You don’t have to look too hard to find salient critiques of New York Times Jerusalem bureau chief Ethan Bronner’s coverage of the Israeli-Palestinian conflict.

But Bronner really got under my skin with yesterday’s front-page story, “Palestinians Try Less Violent Path to Resistance.” His omissions are legion — most notably that he doesn’t even seem to have bothered to have personally witnessed one of the Friday protests in the West Bank villages whose lands are disappearing behind an Israeli wall.

Max Blumenthal, an independent journalist and LobeLog contributor, covered the protests last year in a video for the Daily Beast. He points out to me in an e-mail that, while “Eitan” Bronner (as he is known in Israeli circles in Jerusalem) posits Hamas as a violent fall back to the protests, he neglects to mention that the towns where the protests take place, Bil’in, Niilin and Jayyous — and where they enjoy widespread popular support — are politically mixed areas, representing Fatah, Hamas, and the PFLP. Hamas is especially powerful in Niilin, he notes.

Max also points to the fact that Bronner doesn’t mention the killing of non-violent activist Bassam Abu Rahmeh (the 18th such death since 2004, activists say), or the maiming of American solidarity activist Tristan Anderson. The former incident was dismissed by authorities in an investigation; the IDF refuses to look into the latter. Both involved the IDF firing tear gas canisters directly at protesters. (Another non-violent activist from Jayyous, Mohammad Othman, was jailed by Israel under “secret evidence” from Sept. 2009 to Jan. 2010.)

Reporters, naturally, are not immune, as their role covering the protests is essential if the movement is to grow and become successful. Last fall, the IDF fired tear gas grenades directly at Al Jazeera English’s Jackie Rowland, despite her being clearly in the process of delivering an on-camera report at the time. There was no rock throwing during this incident.

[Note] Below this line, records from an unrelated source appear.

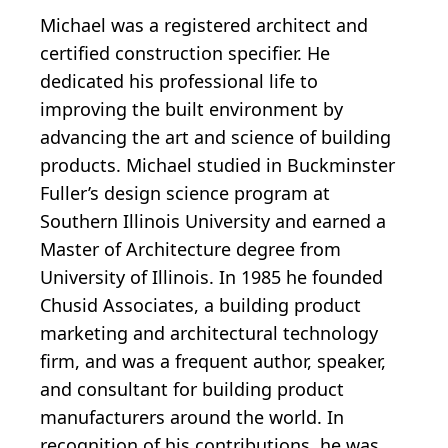
Michael was a registered architect and
certified construction specifier. He
dedicated his professional life to
improving the built environment by
advancing the art and science of building
products. Michael studied in Buckminster
Fuller’s design science program at
Southern Illinois University and earned a
Master of Architecture degree from
University of Illinois. In 1985 he founded
Chusid Associates, a building product
marketing and architectural technology
firm, and was a frequent author, speaker,
and consultant for building product
manufacturers around the world. In
recognition of his contributions, he was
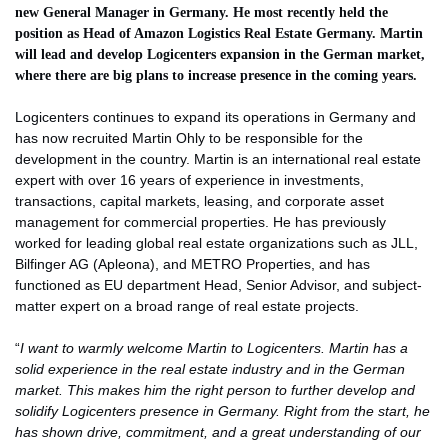
new General Manager in Germany. He most recently held the
position as Head of Amazon Logistics Real Estate Germany. Martin
will lead and develop Logicenters expansion in the German market,
where there are big plans to increase presence in the coming years.
Logicenters continues to expand its operations in Germany and
has now recruited Martin Ohly to be responsible for the
development in the country. Martin is an international real estate
expert with over 16 years of experience in investments,
transactions, capital markets, leasing, and corporate asset
management for commercial properties. He has previously
worked for leading global real estate organizations such as JLL,
Bilfinger AG (Apleona), and METRO Properties, and has
functioned as EU department Head, Senior Advisor, and subject-
matter expert on a broad range of real estate projects.
“
I want to warmly welcome Martin to Logicenters. Martin has a
solid experience in the real estate industry and in the German
market. This makes him the right person to further develop and
solidify Logicenters presence in Germany. Right from the start, he
has shown drive, commitment, and a great understanding of our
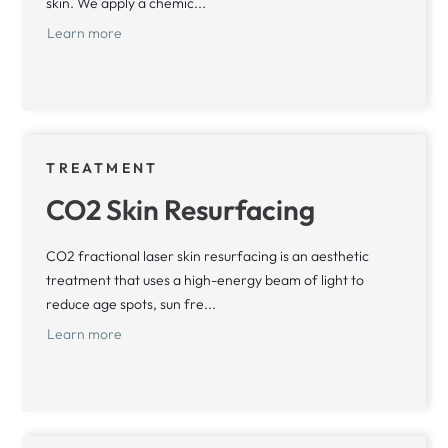
skin. We apply a chemic...
Learn more
TREATMENT
CO2 Skin Resurfacing
CO2 fractional laser skin resurfacing is an aesthetic
treatment that uses a high-energy beam of light to
reduce age spots, sun fre...
Learn more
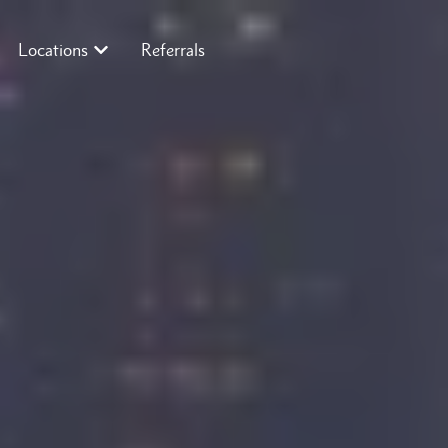
Locations
Referrals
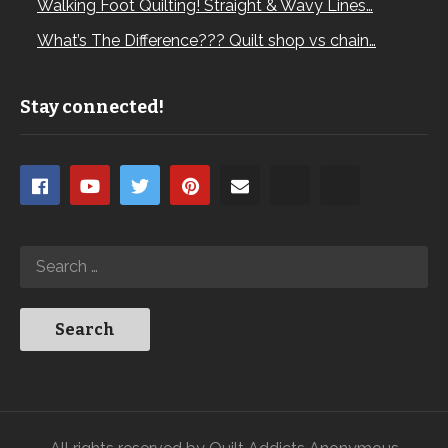
Walking Foot Quilting! Straight & Wavy Lines…
What’s The Difference??? Quilt shop vs chain…
Stay connected!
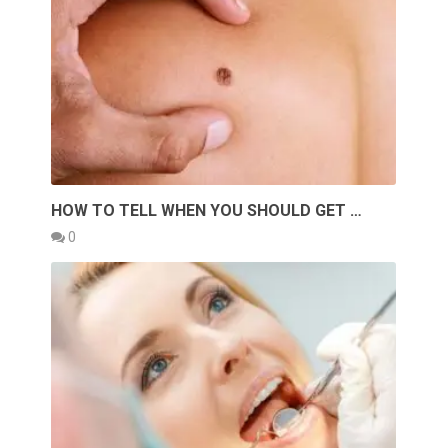
HOW TO TELL WHEN YOU SHOULD GET …
0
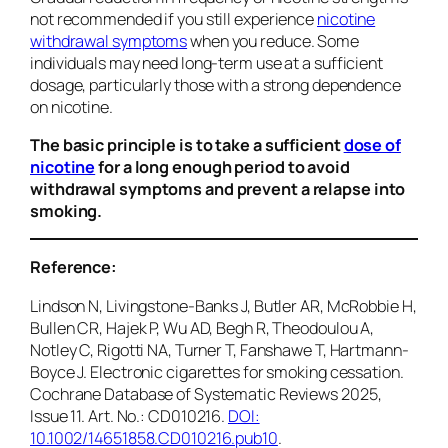
not recommended if you still experience
nicotine
withdrawal symptoms
when you reduce. Some
individuals may need long-term use at a sufficient
dosage, particularly those with a strong dependence
on nicotine.
The basic principle is to take a sufficient
dose of
nicotine
for a long enough period to avoid
withdrawal symptoms and prevent a relapse into
smoking.
Reference:
Lindson N, Livingstone-Banks J, Butler AR, McRobbie H,
Bullen CR, Hajek P, Wu AD, Begh R, Theodoulou A,
Notley C, Rigotti NA, Turner T, Fanshawe T, Hartmann-
Boyce J. Electronic cigarettes for smoking cessation.
Cochrane Database of Systematic Reviews
2025,
Issue 11. Art. No.: CD010216.
DOI:
10.1002/14651858.CD010216.pub10
.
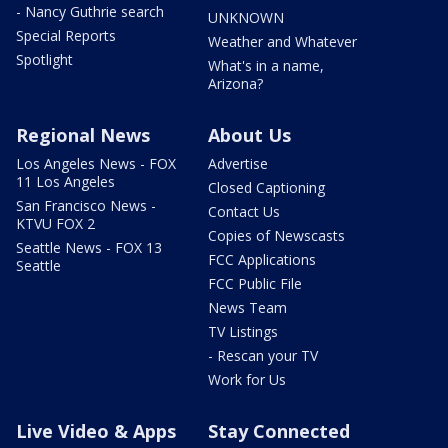
- Nancy Guthrie search
UNKNOWN
Special Reports
Weather and Whatever
Spotlight
What's in a name,
Arizona?
Regional News
About Us
Los Angeles News - FOX
Advertise
11 Los Angeles
Closed Captioning
San Francisco News -
Contact Us
KTVU FOX 2
Copies of Newscasts
Seattle News - FOX 13
FCC Applications
Seattle
FCC Public File
News Team
TV Listings
- Rescan your TV
Work for Us
Live Video & Apps
Stay Connected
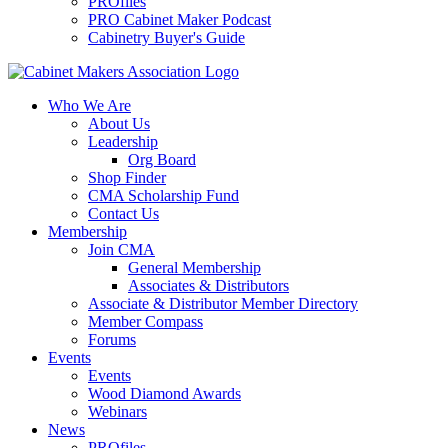
PROfiles
PRO Cabinet Maker Podcast
Cabinetry Buyer's Guide
Who We Are
About Us
Leadership
Org Board
Shop Finder
CMA Scholarship Fund
Contact Us
Membership
Join CMA
General Membership
Associates & Distributors
Associate & Distributor Member Directory
Member Compass
Forums
Events
Events
Wood Diamond Awards
Webinars
News
PROfiles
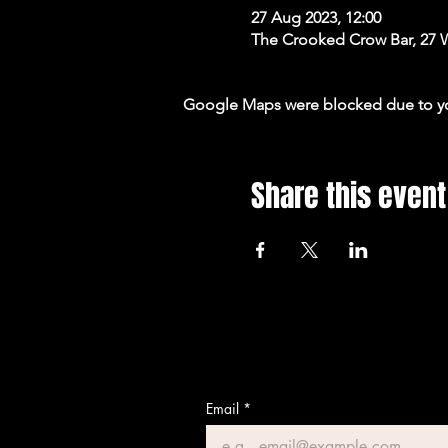
27 Aug 2023, 12:00
The Crooked Crow Bar, 27 
Google Maps were blocked due to your
Share this event
Email
*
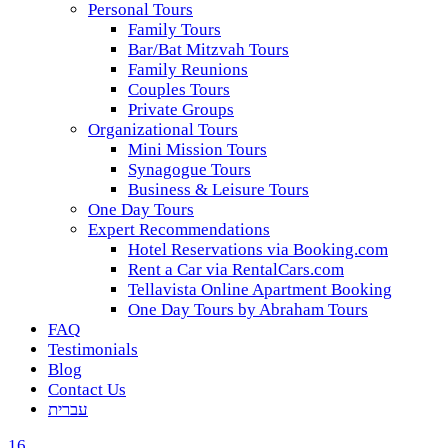
Personal Tours
Family Tours
Bar/Bat Mitzvah Tours
Family Reunions
Couples Tours
Private Groups
Organizational Tours
Mini Mission Tours
Synagogue Tours
Business & Leisure Tours
One Day Tours
Expert Recommendations
Hotel Reservations via Booking.com
Rent a Car via RentalCars.com
Tellavista Online Apartment Booking
One Day Tours by Abraham Tours
FAQ
Testimonials
Blog
Contact Us
עברית
16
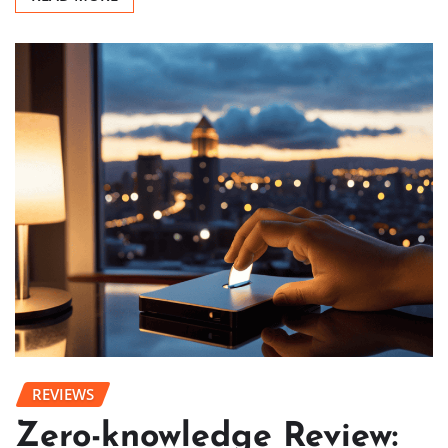
REVIEWS
Zero-knowledge Review:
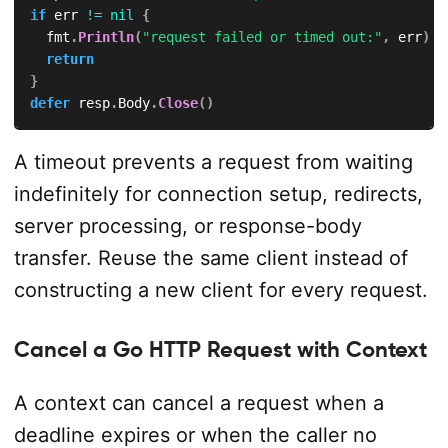
if
 err 
!=
nil
{
	fmt
.
Println
(
"request failed or timed out:"
,
 err
)
return
}
defer
 resp
.
Body
.
Close
(
)
A timeout prevents a request from waiting
indefinitely for connection setup, redirects,
server processing, or response-body
transfer. Reuse the same client instead of
constructing a new client for every request.
Cancel a Go HTTP Request with Context
A context can cancel a request when a
deadline expires or when the caller no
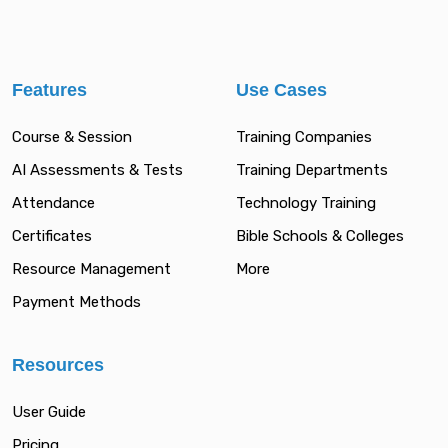
Features
Use Cases
Course & Session
Training Companies
AI Assessments & Tests
Training Departments
Attendance
Technology Training
Certificates
Bible Schools & Colleges
Resource Management
More
Payment Methods
Resources
User Guide
Pricing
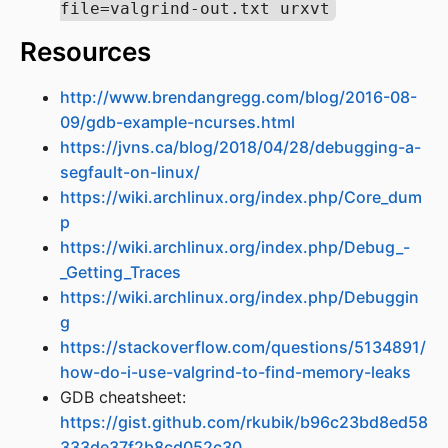
file=valgrind-out.txt urxvt
Resources
http://www.brendangregg.com/blog/2016-08-
09/gdb-example-ncurses.html
https://jvns.ca/blog/2018/04/28/debugging-a-
segfault-on-linux/
https://wiki.archlinux.org/index.php/Core_dum
p
https://wiki.archlinux.org/index.php/Debug_-
_Getting_Traces
https://wiki.archlinux.org/index.php/Debuggin
g
https://stackoverflow.com/questions/5134891/
how-do-i-use-valgrind-to-find-memory-leaks
GDB cheatsheet:
https://gist.github.com/rkubik/b96c23bd8ed58
333de37f2b8cd052c30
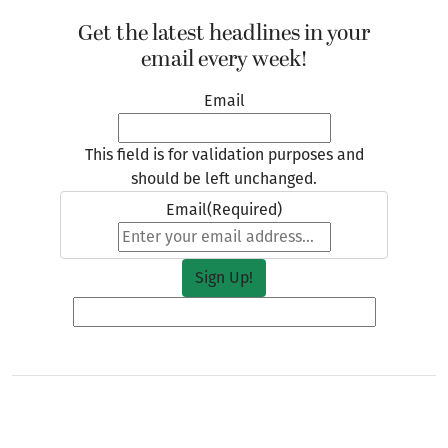
Get the latest headlines in your
email every week!
Email
This field is for validation purposes and
should be left unchanged.
Email
(Required)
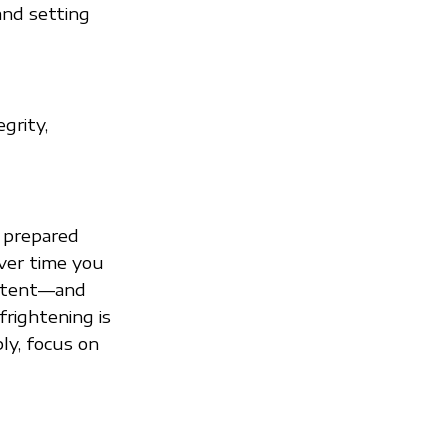
and setting
grity,
ly prepared
Over time you
extent—and
frightening is
ply, focus on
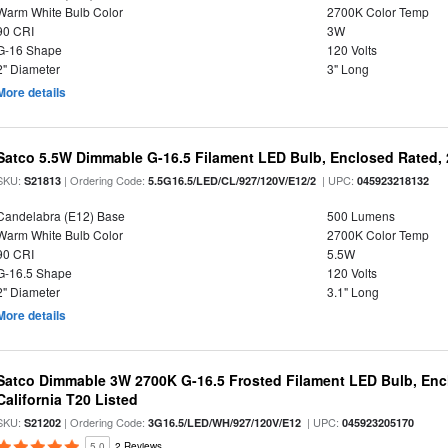
Warm White Bulb Color
2700K Color Temp
90 CRI
3W
G-16 Shape
120 Volts
2" Diameter
3" Long
More details
Satco 5.5W Dimmable G-16.5 Filament LED Bulb, Enclosed Rated, 
SKU:
| Ordering Code:
| UPC:
S21813
5.5G16.5/LED/CL/927/120V/E12/2
045923218132
Candelabra (E12) Base
500 Lumens
Warm White Bulb Color
2700K Color Temp
90 CRI
5.5W
G-16.5 Shape
120 Volts
2" Diameter
3.1" Long
More details
Satco Dimmable 3W 2700K G-16.5 Frosted Filament LED Bulb, Encl
California T20 Listed
SKU:
| Ordering Code:
| UPC:
S21202
3G16.5/LED/WH/927/120V/E12
045923205170
5.0
2 Reviews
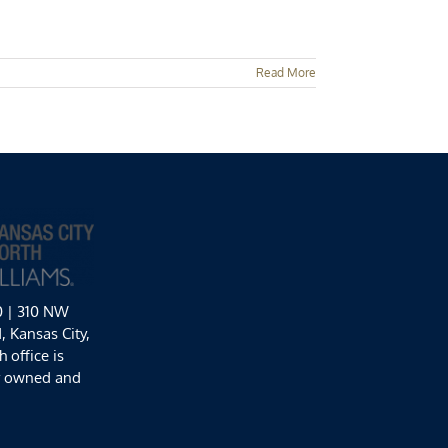
Read More
0 | 310 NW
 Kansas City,
 office is
y owned and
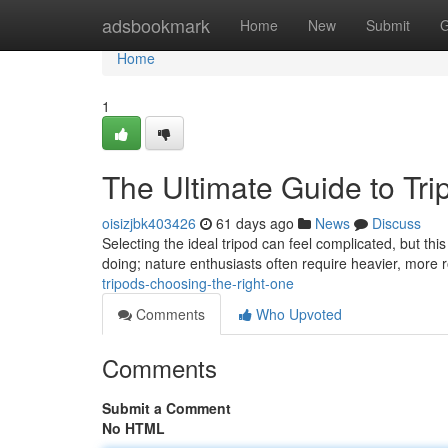
Home
adsbookmark
Home
New
Submit
G
Home
1
The Ultimate Guide to Tr
oisizjbk403426
61 days ago
News
Discuss
Selecting the ideal tripod can feel complicated, but this 
doing; nature enthusiasts often require heavier, more 
tripods-choosing-the-right-one
Comments
Who Upvoted
Comments
Submit a Comment
No HTML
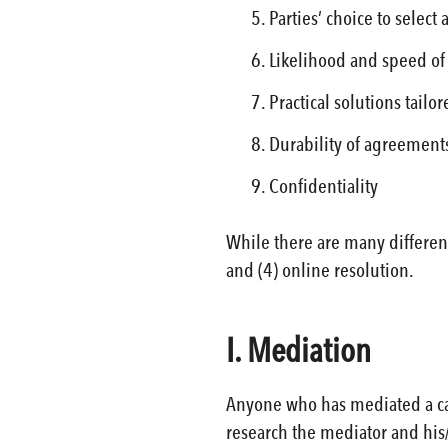
Parties’ choice to select 
Likelihood and speed of
Practical solutions tailo
Durability of agreement
Confidentiality
While there are many different
and (4) online resolution.
I. Mediation
Anyone who has mediated a cas
research the mediator and his/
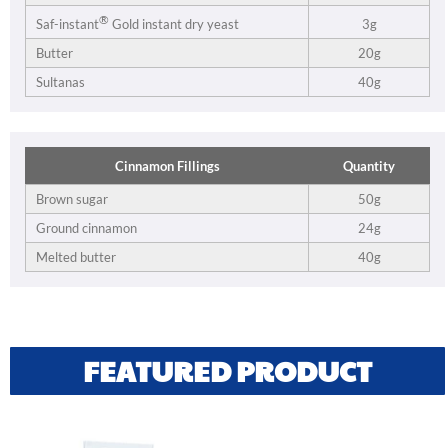
®
3g
Saf-instant
Gold instant dry yeast
Butter
20g
Sultanas
40g
Cinnamon Fillings
Quantity
Brown sugar
50g
Ground cinnamon
24g
Melted butter
40g
FEATURED PRODUCT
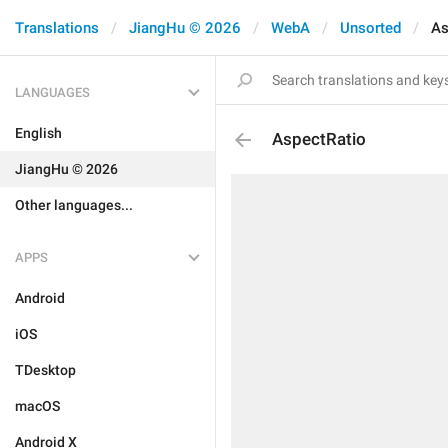
Translations
JiangHu © 2026
WebA
Unsorted
As
LANGUAGES
English
AspectRatio
JiangHu © 2026
Other languages...
APPS
Android
iOS
TDesktop
macOS
Android X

About those rocks, I don’t mean to dismiss violence of any sort, but hurling an occasional stone at well-armed and armored soldiers — or cutting holes in and destroying sections of a “separation barrier” that violates international and even Israeli law — seems to me to hardly diminish the turn towards non-violence taken by Palestinians to a decades-long military occupation. Contra this, and taking cues from the Israeli military, Bronner emphasizes several times in his piece the minimal violent occurrences.

Bronner’s attempt — though ultimately a failed one — to give some much-needed New York Times attention to the growing movement is admirable. The Times has barely touched these issues, despite the fact that these demonstrations been going on for at least six years, until this year — when Palestinian officialdom truly latched onto them in a bid to increase their dismal legitimacy, with, for example, PA Prime Minister Salam Fayyad showing up in Bil’in during a protest with thousands of on-lookers. (Another Times Israel correspondent, Israeli citizen Isabel Kershner, has done some light reporting on the subject from the West Bank.)

But his approach’s most glaring and tragic flaw is an example of gross journalistic negligence. Bronner seems to have not reported at all from one of the protests themselves, the cradle and nerve center of the non-violent movement. You wouldn’t think it would have been so hard — these demonstrations, after all, go down every Friday. Talk about lacking color (Bronner relies, instead, on things like a billboard) and not taking initiative as a journalist. Certainly, this is lazy reporting. Evidence of bias? I’ll leave that up to you.